Financing needs for the world’s poorest countries, hit by the global crisis, will increase by $25 billion in 2009, possibly as much as $140 billion, the International Monetary Fund said on Tuesday.

“The global financial crisis is expected to have a severe impact on growth and external stability in low-income countries,” the IMF said in a new report that looks at the effects the spreading crisis will have on poor states.

It said if the global downturn worsens “the needs could be much larger, approaching $140 billion in a ‘bad case’ scenario.”

The IMF said it had identified 26 countries, many of them oil exporters, that are particularly vulnerable to the global downturn and collapse in commodity prices and which will require donor support.

It urged the international community, including donor nations, to step up their assistance in the face of a worsening crisis.
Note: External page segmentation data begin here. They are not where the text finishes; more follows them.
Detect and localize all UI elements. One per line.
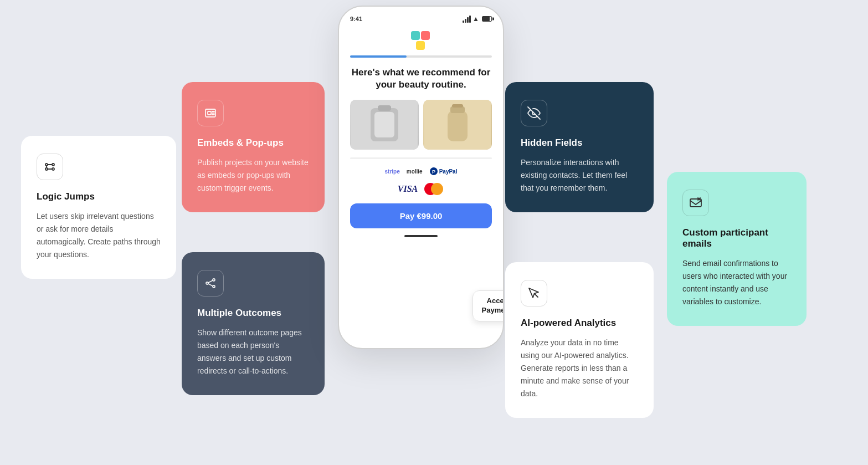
email-icon-box [682,190,709,216]
outcomes-icon-box [197,270,224,297]
pay-button[interactable]: Pay €99.00 [350,203,492,228]
phone-content: Here's what we recommend for your beauty… [339,27,503,248]
phone-notch [388,7,454,22]
mollie-logo: mollie [407,168,423,175]
accept-payments-badge: AcceptPayments [472,290,504,321]
hidden-fields-title: Hidden Fields [521,137,638,149]
svg-rect-19 [416,41,425,50]
app-logo-icon [411,31,431,51]
visa-logo: VISA [398,184,418,194]
svg-rect-27 [452,104,463,108]
branch-icon [204,277,217,290]
logic-jumps-body: Let users skip irrelevant questions or a… [37,210,161,261]
accept-payments-text: AcceptPayments [482,297,504,315]
logic-icon [43,160,57,173]
phone-home-indicator [404,235,438,237]
hidden-icon-box [521,100,547,126]
svg-rect-22 [374,112,394,137]
phone-separator [350,157,492,159]
svg-rect-25 [448,111,468,141]
paypal-text: PayPal [439,168,458,175]
svg-text:P: P [432,169,435,175]
phone-mockup: 9:41 ▲ [338,6,504,349]
embed-icon-box [197,100,224,126]
hidden-fields-body: Personalize interactions with existing c… [521,156,638,195]
product-illustration-2 [423,100,492,150]
card-embeds: Embeds & Pop-ups Publish projects on you… [182,82,325,212]
svg-rect-23 [378,105,391,111]
phone-images [350,100,492,150]
phone-shell: 9:41 ▲ [338,6,504,349]
phone-headline: Here's what we recommend for your beauty… [350,67,492,91]
battery-icon [482,16,492,22]
embeds-body: Publish projects on your website as embe… [197,156,309,195]
stripe-logo: stripe [385,168,400,175]
hidden-icon [527,106,541,120]
paypal-logo: P PayPal [429,167,458,176]
product-illustration-1 [350,100,419,150]
outcomes-body: Show different outcome pages based on ea… [197,326,309,377]
analytics-body: Analyze your data in no time using our A… [521,336,638,400]
product-image-2 [423,100,492,150]
email-icon [689,196,702,209]
svg-rect-17 [411,31,420,40]
scene: Logic Jumps Let users skip irrelevant qu… [0,0,868,465]
card-logic-jumps: Logic Jumps Let users skip irrelevant qu… [21,136,176,279]
embeds-title: Embeds & Pop-ups [197,137,309,149]
paypal-icon: P [429,167,438,176]
card-hidden-fields: Hidden Fields Personalize interactions w… [505,82,654,212]
payment-logos-row1: stripe mollie P PayPal [350,167,492,176]
analytics-icon [527,287,541,300]
analytics-title: AI-powered Analytics [521,318,638,329]
svg-line-15 [208,280,213,283]
svg-rect-18 [421,31,430,40]
svg-line-16 [208,284,213,286]
status-icons: ▲ [463,15,492,23]
card-analytics: AI-powered Analytics Analyze your data i… [505,262,654,418]
phone-progress-bar [350,55,492,58]
custom-emails-body: Send email confirmations to users who in… [682,257,791,308]
mastercard-logo [424,182,444,196]
logic-icon-box [37,154,63,180]
embed-icon [204,106,217,120]
card-custom-emails: Custom participant emails Send email con… [667,172,807,326]
phone-time: 9:41 [350,16,362,22]
phone-logo [350,31,492,51]
svg-rect-8 [208,111,211,115]
wifi-icon: ▲ [472,15,479,23]
outcomes-title: Multiple Outcomes [197,308,309,319]
signal-icon [463,16,471,23]
logic-jumps-title: Logic Jumps [37,191,161,202]
card-outcomes: Multiple Outcomes Show different outcome… [182,252,325,395]
product-image-1 [350,100,419,150]
payment-row2: VISA AcceptPayments [350,182,492,196]
analytics-icon-box [521,280,547,306]
custom-emails-title: Custom participant emails [682,227,791,249]
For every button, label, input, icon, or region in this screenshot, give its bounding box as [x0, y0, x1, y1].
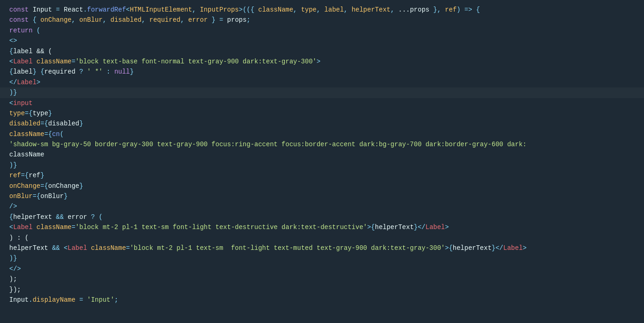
code-token: </ [9, 264, 17, 274]
code-token: = [75, 295, 87, 305]
code-token: >{ [367, 222, 375, 232]
code-token: type [32, 108, 48, 118]
code-token: className [9, 129, 44, 139]
code-token: }); [9, 285, 21, 295]
code-token: </ [418, 222, 425, 232]
code-token: className [254, 5, 293, 15]
code-token: ={ [40, 181, 48, 191]
code-token: label [13, 67, 32, 77]
code-token: onChange [37, 15, 72, 25]
code-token: , [437, 5, 441, 15]
code-token: } [40, 170, 44, 180]
code-token: < [9, 36, 13, 46]
code-token: { [29, 15, 37, 25]
code-token: } [13, 87, 17, 98]
code-token: , [181, 15, 184, 25]
code-token: 'Input' [87, 295, 114, 305]
code-token: , [317, 5, 320, 15]
code-token: >{ [445, 243, 453, 253]
code-line: {helperText && error ? ( [0, 212, 644, 222]
code-token: error [68, 212, 87, 222]
code-token: 'shadow-sm bg-gray-50 border-gray-300 te… [9, 139, 526, 149]
code-line: <Label className='block mt-2 pl-1 text-s… [0, 222, 644, 232]
code-token: < [64, 243, 68, 253]
code-token: = [71, 56, 75, 67]
code-line: )} [0, 253, 644, 263]
code-token: error [184, 15, 212, 25]
code-line: type={type} [0, 108, 644, 118]
code-token: input [13, 98, 32, 108]
code-token: } [212, 15, 215, 25]
code-token: className [87, 243, 126, 253]
code-token: > [317, 56, 320, 67]
code-token: forwardRef [87, 5, 126, 15]
code-token: ) : ( [9, 233, 29, 243]
code-token: HTMLInputElement [130, 5, 192, 15]
code-token: onBlur [9, 191, 32, 201]
code-token: label [13, 46, 32, 56]
code-token: } [79, 181, 83, 191]
code-token: required [145, 15, 181, 25]
code-token: disabled [48, 118, 79, 129]
code-token: Label [13, 222, 32, 232]
code-token: React [60, 5, 83, 15]
code-line: onBlur={onBlur} [0, 191, 644, 201]
code-token: ? ( [87, 212, 103, 222]
code-token: ? [75, 67, 87, 77]
code-token: : [103, 67, 114, 77]
code-token: . [83, 5, 87, 15]
code-token: Label [503, 243, 523, 253]
code-line: const { onChange, onBlur, disabled, requ… [0, 15, 644, 25]
code-token: > [37, 77, 40, 87]
code-line: {label} {required ? ' *' : null} [0, 67, 644, 77]
code-token: } [79, 118, 83, 129]
code-token: < [9, 56, 13, 67]
code-token: helperText [9, 243, 48, 253]
code-token: , [293, 5, 297, 15]
code-token: } [64, 191, 68, 201]
code-line: disabled={disabled} [0, 118, 644, 129]
code-token: } [433, 5, 437, 15]
code-line: <> [0, 36, 644, 46]
code-token: required [44, 67, 75, 77]
code-token: onBlur [40, 191, 63, 201]
code-token: < [9, 222, 13, 232]
code-token: ; [114, 295, 118, 305]
code-token: } [130, 67, 134, 77]
code-token: } [32, 67, 36, 77]
code-token: ); [9, 274, 17, 284]
code-token: disabled [9, 118, 40, 129]
code-token: /> [9, 201, 17, 211]
code-line: <Label className='block text-base font-n… [0, 56, 644, 67]
code-token: . [29, 295, 32, 305]
code-token: { [37, 67, 44, 77]
code-token: label [320, 5, 344, 15]
code-token: 'block text-base font-normal text-gray-9… [75, 56, 317, 67]
code-token: ) [9, 87, 13, 98]
code-token: > [17, 264, 21, 274]
code-token: && [52, 212, 68, 222]
code-token: } [492, 243, 495, 253]
code-token: </ [495, 243, 503, 253]
code-line: return ( [0, 25, 644, 36]
code-token: = [215, 15, 227, 25]
code-token: ={ [32, 191, 40, 201]
code-token: onChange [9, 181, 40, 191]
code-token: helperText [13, 212, 52, 222]
code-token: } [48, 108, 52, 118]
code-token: ={ [40, 118, 48, 129]
code-line: onChange={onChange} [0, 181, 644, 191]
code-token: { [9, 212, 13, 222]
code-token: const [9, 15, 29, 25]
code-line: </> [0, 264, 644, 274]
code-token: > [445, 222, 449, 232]
code-token: ={ [44, 129, 52, 139]
code-line: className={cn( [0, 129, 644, 139]
code-token: type [9, 108, 25, 118]
code-token: helperText [375, 222, 414, 232]
code-token: ( [60, 129, 63, 139]
code-token: { [9, 46, 13, 56]
code-token: < [126, 5, 130, 15]
code-token: && ( [32, 46, 52, 56]
code-token: Label [68, 243, 87, 253]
At the same time, the IMF said it was concerned that aid could dive by as much as 30 percent this year relative to their 2008 value, as recession in advanced countries cuts into aid budgets.

“Potential declined in donor support and tighter financing conditions will likely impose further pressures on low-income countries’ budgets,” the IMF said.

While the financial systems in poorer countries were not directly hit by the financial crisis, the IMF said some countries that had started to tap international markets had seen their access virtually come to an end.

The Fund said domestic banks may be hit by second-round effects as the economic downturn increases the number of borrowers unable to repay their loans.

It said countries should focus on macroeconomic stability, and in countries with falling inflation there may be scope for monetary easing. Countries with flexible exchange rates should allow them to move so they act as shock absorbers, it added.